Regardons l'athlé par exemple et tous ces athlètes du 100m, 200m....bodybuildé au amphètes.....Bref moi je veux rendre hommage à ceux que l'on nomme LES FORCATS DE LA ROUTE....
Aussi je voulais, car je pense que vous connaissez cette expression, mais vous dire d'ou vient elle ? Car je ne suis pas sur que vous le sachiez.
Les forçats de la route. Cinq mots pour décrire l'ingratitude du métier de coureur cycliste. Cinq mots pour défendre les causes de sportifs fatigués des règlements stupides. Cinq mots historiques, associés par le très grand Albert Londres, grand reporter français du début du XXème siècle. Cinq mots inspirés par une histoire, celle des frères Pélissier...
Nous sommes en 1924 et les frères Pélissier sont de nouveau au départ du Tour de France, Henri ayant à coeur de défendre son Maillot Jaune, acquis en 1923. A maintenant 35 ans, Henri dispute là l'une de ses dernières Grandes Boucles. Au matin de la la troisième étape, à Cherbourg, Henri discute tranquillement avec ses collègues lorsqu'un commissaire du Tour passe vivement sa main sous le maillot du vainqueur sortant de la Grande Boucle. Henri se retourne, surpris. "Mais que faites-vous donc ?", s'exlame-t-il. "Je regardais combien de maillots vous portiez. Vous en avez deux et monsieur Desgrange vous soupçonne de vous débarrasser d'un de ces maillots lorsquil fait trop chaud. Cela est interdit par le règlement". Humilié, Henri Pélissier retire l'un de ces maillots et prend le départ de l'étape.
Mais le coeur n'y est plus et cette histoire de maillot l'insupporte. Au détour d'un village (Coutances), les frères Pélissier mettent pied à terre et entrent au café de la Gare. C'est alors qu'entre Albert Londres. "Que se passe-t-il ?", leur lance le reporter. "On n'est pas des chiens, s'exclame l'aîné des Pélissier. Il ne faut pas seulement courir comme des brutes mais geler et étouffer. Vous n'avez pas idée de ce qu'est le Tour de France. C'est un calvaire. Et encore, le chemin de croix n'avait que quatorze stations. Le nôtre en compte quinze. Vous ne nous avez encore pas vu au bain. La boue ôtée, nous sommes blancs comme des suaires. La diarrhée nous vide. On tourne de l'oeil dans l'eau. Et vous n'avez encore rien vu. Attendez les Pyrénées. Ce que nous ne ferions pas faire à nos mulets, nous le faisons. On n'est pas des fainéants. Mais au nom de Dieu, qu'on ne nous embête pas. Nous acceptons le tourment mais nous ne voulons pas de vexations".

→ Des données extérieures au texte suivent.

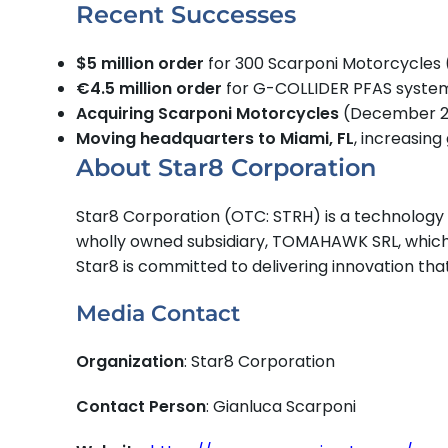
Recent Successes
$5 million order
for 300 Scarponi Motorcycles
€4.5 million order
for G-COLLIDER PFAS syste
Acquiring Scarponi Motorcycles
(December 2
Moving headquarters to Miami, FL
, increasin
About Star8 Corporation
Star8 Corporation (OTC: STRH) is a technology 
wholly owned subsidiary, TOMAHAWK SRL, which 
Star8 is committed to delivering innovation th
Media Contact
Organization
: Star8 Corporation
Contact Person
: Gianluca Scarponi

Albert Londres écoute avec attention la rancoeur de Pélissier. Venant de réaliser un reportage sur les forçats, ces hommes condamnés au travail, le journaliste décide d'intituler son article pour le Petit-Parisien : "les forçats de la route". Cet article va faire sensation auprès des lecteurs, Henri Desgrange voyant d'un mauvais oeil son image se dégrader.
Côté course, Ottavio Bottechia, dauphin d'Henri Pélissier un an auparavant, domine tout son monde dès la première étape. Maillot Jaune sur le dos, l'Italien enlève les deux étapes pyrénéennes puis l'étape du Parc des Princes. Invincible, il devance de 35 minutes le Luxembourgeois Nicolas Frantz, révélation de cette Grande Boucle 1924.

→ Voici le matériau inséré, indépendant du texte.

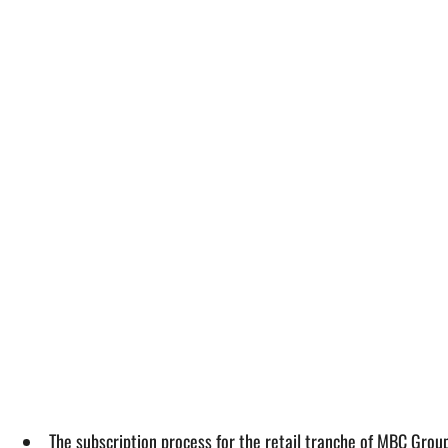
The subscription process for the retail tranche of MBC Group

Voilà, j'espère que dorénavant vous regarderz les cyclistes de la grande boucle sous un autre oeuil. Pour moi se sont tous des :

et ils méritent bien le

Bravo à eux

Il n'est que 7H et j'ai déjà mon édito en buvant mon petit k.wa.. le pied ! Le sport le plus dur c'est la "petite "reine, c'est incontestable. Bien que n'étant pas fan du TDF, je les plains de tout mon coeur. A mon avis, le TDF, fait office de vilain petit canard du sport parcequ'il est très populaire, n'importe qui le regarde, tout le monde peut en faire, c'est pour ça qu'on y parle tant de dopage.. Le tennis, l'équitation est encore de nos jours, réservée à une certaine catégorie de personnes et c'est pour celà que Noah (que j'adore) s'efforce de créer des cours gratuits de tennis ds les banlieues. Je me souviens des athlètes de l'est il y a quelques années, je me demandais tjours, si c'était des filles ou des mecs, elles étaient affreuses, sans compter les ouffrances psychologiques et physiques qu'elles ont subies, pas de grdans ossesses, avortement etc.... Donc, je suis pour les contrôles anti-dopage dans TOUS les sports. Il faut savoir respecter les règles, on impose des règles aux touts-petits à l'école...Alors pourquoi les grands donnent le mauvais exemple???
Et oui...Pourquoi est bien la question.....Question de sous peut être.....Quoiqu'il en soit même un âne qui se dope tu en fera pas une F1, alors il faut quand même être doué aussi à la base.....
Bien d'accord avec toi..Il faut être doué à la base. Donc si tu te dopes c'est que tu ne te sens pas à la hauteur...donc t'es nul..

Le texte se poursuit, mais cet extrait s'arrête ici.